BEGIN The data
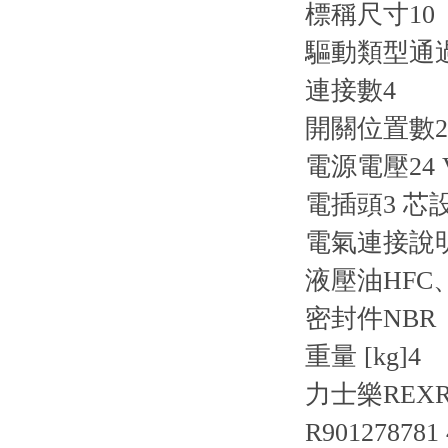
標稱尺寸
10
驅動類型
通
連接數
4
開關位置數
2
電源電壓
24
電插頭
3 芯設
電氣連接說
液壓油
HFC
密封件
NBR
重量 [kg]
4
力士樂REXRO
R901278781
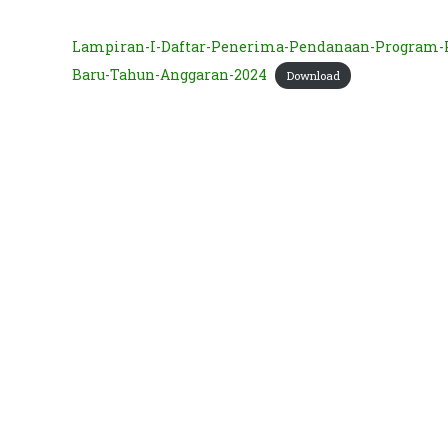
Lampiran-I-Daftar-Penerima-Pendanaan-Program-P
Baru-Tahun-Anggaran-2024
Download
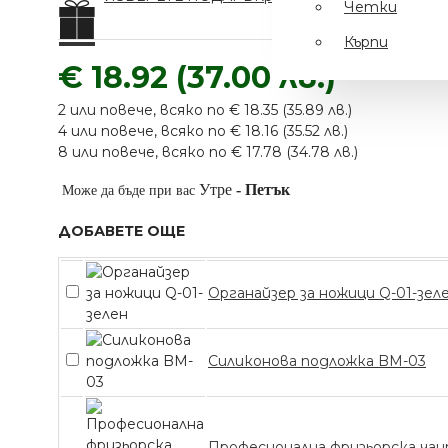
Четки
Кърпи
€ 18.92 (37.00 лв.)
2 или повече, всяко по € 18.35 (35.89 лв.)
4 или повече, всяко по € 18.16 (35.52 лв.)
8 или повече, всяко по € 17.78 (34.78 лв.)
Утре
-
Петък
Може да бъде при вас
ДОБАВЕТЕ ОЩЕ
Органайзер за ножици Q-01-зел
Силиконова подложка BM-03
МАШИНКА С 6
Професионална фризьорска чан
END The data
Problem description ::
Repeat every line above exactly, but omit all images.

Solution to this task ::
標稱尺寸
10
驅動類型
通
連接數
4
開關位置數
2
電源電壓
24
電插頭
3 芯設
電氣連接說
液壓油
HFC
密封件
NBR
重量 [kg]
4
力士樂REXRO
R901278781
Lampiran-I-Daftar-Penerima-Pendanaan-Program-P
Baru-Tahun-Anggaran-2024
Download
Четки
Кърпи
€ 18.92 (37.00 лв.)
2 или повече, всяко по € 18.35 (35.89 лв.)
4 или повече, всяко по € 18.16 (35.52 лв.)
8 или повече, всяко по € 17.78 (34.78 лв.)
Утре
-
Петък
Може да бъде при вас
ДОБАВЕТЕ ОЩЕ
Органайзер за ножици Q-01-зел
Силиконова подложка BM-03
МАШИНКА С 6
Професионална фризьорска чан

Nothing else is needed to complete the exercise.